Back then, every weekend at the fish camp the fishermen listened to KOTZ AM radio for the openers. Fritz Coleman was the ADF&G biologist who announced his decisions. He cut us back in the mid-1970s from forty-eight-hour periods twice a week, to thirty-six hours, and finally to twenty-four-hour openers. Universally, folks hated him—which is why I remember his name today.
Most of us were from camps and villages, and we had long hours and days to sit in our wind-lashed tents, waiting, while fish passed, some jumping and the rest unseen under the waves. We had no iPhones, no four-wheelers, no video players, very little fresh water. We ate salmon every night unless a loon got in the net, or a porcupine wandered out the grassy spit. We fed flounders to our sled dogs, and we waited. We just wanted to FISH! And when the season ended, most of us packed our boats and went directly home up the Noatak and Kobuk Rivers, and to Kivalina, Deering, Buckland, Selawik, and camps in between—to fish more, for food. Because of the great numbers of fish we killed, we were sure we knew more about salmon than any Outsider biologist on the radio.
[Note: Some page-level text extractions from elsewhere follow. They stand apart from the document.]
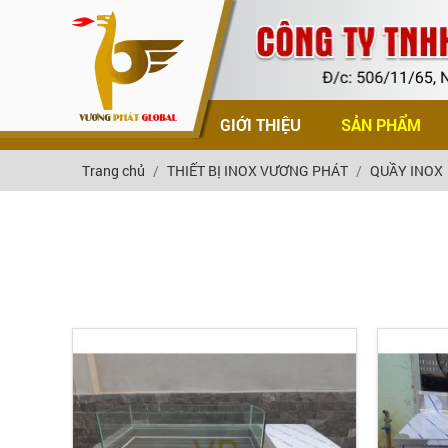
TRANG CHỦ
GIỚI THIỆU
SẢN PHẨM
Trang chủ
THIẾT BỊ INOX VƯƠNG PHÁT
QUẦY INOX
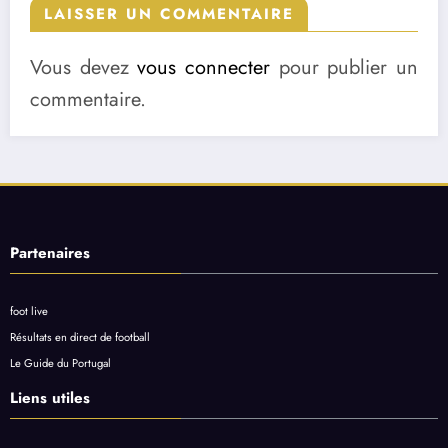
LAISSER UN COMMENTAIRE
Vous devez
vous connecter
pour publier un
commentaire.
Partenaires
foot live
Résultats en direct de football
Le Guide du Portugal
Liens utiles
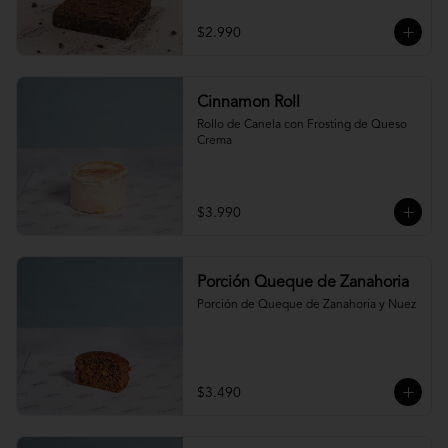
$2.990
Cinnamon Roll
Rollo de Canela con Frosting de Queso 
Crema
$3.990
Porción Queque de Zanahoria
Porción de Queque de Zanahoria y Nuez
$3.490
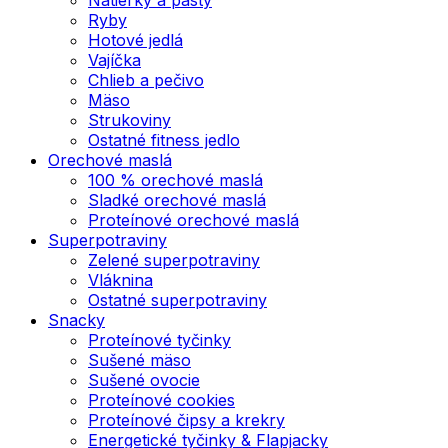
Ryby
Hotové jedlá
Vajíčka
Chlieb a pečivo
Mäso
Strukoviny
Ostatné fitness jedlo
Orechové maslá
100 % orechové maslá
Sladké orechové maslá
Proteínové orechové maslá
Superpotraviny
Zelené superpotraviny
Vláknina
Ostatné superpotraviny
Snacky
Proteínové tyčinky
Sušené mäso
Sušené ovocie
Proteínové cookies
Proteínové čipsy a krekry
Energetické tyčinky & Flapjacky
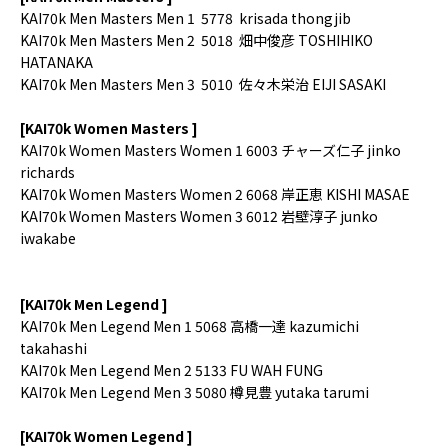
KAI70k Men
Masters Men
1
5778
krisada thongjib
KAI70k Men
Masters Men
2
5018
畑中俊彦
TOSHIHIKO
HATANAKA
KAI70k Men
Masters Men
3
5010
佐々木栄治
EIJI SASAKI
[KAI70k Women Masters ]
KAI70k Women Masters Women 1 6003 チャーズ仁子 jinko
richards
KAI70k Women Masters Women 2 6068 岸正恵 KISHI MASAE
KAI70k Women Masters Women 3 6012 岩壁淳子 junko
iwakabe
[KAI70k Men Legend ]
KAI70k Men Legend Men 1 5068 高橋一達 kazumichi
takahashi
KAI70k Men Legend Men 2 5133 FU WAH FUNG
KAI70k Men Legend Men 3 5080 樽見豊 yutaka tarumi
[KAI70k Women Legend ]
Slowly, over the years, from various biologists’ excuses, reports, and reasoning, people learned a side of things we might not have known—bits and pieces, such as how the value of the Japanese yen affected our fish prices, how three-year-old salmon numbers predicted the following year’s return, and five-year-olds could be counted on the year after a large run. We learned about roe maturity and quality, and fall rains washing out eggs, and spring floods flushing out fry. And words like “smolt,” “escapement,” “test-net,” “sonar,” and “aerial surveys.”
Local fishermen were outraged to learn that False Pass boats in the Aleutians were intercepting our chums, as were Korean ships on the high seas with many-mile-long nets. Dips in fish prices didn’t help the mood around Kotzebue Sound. The ‘80s had some good years, but on average our price kept falling, and in the ‘90s it rose briefly—then fell to pennies.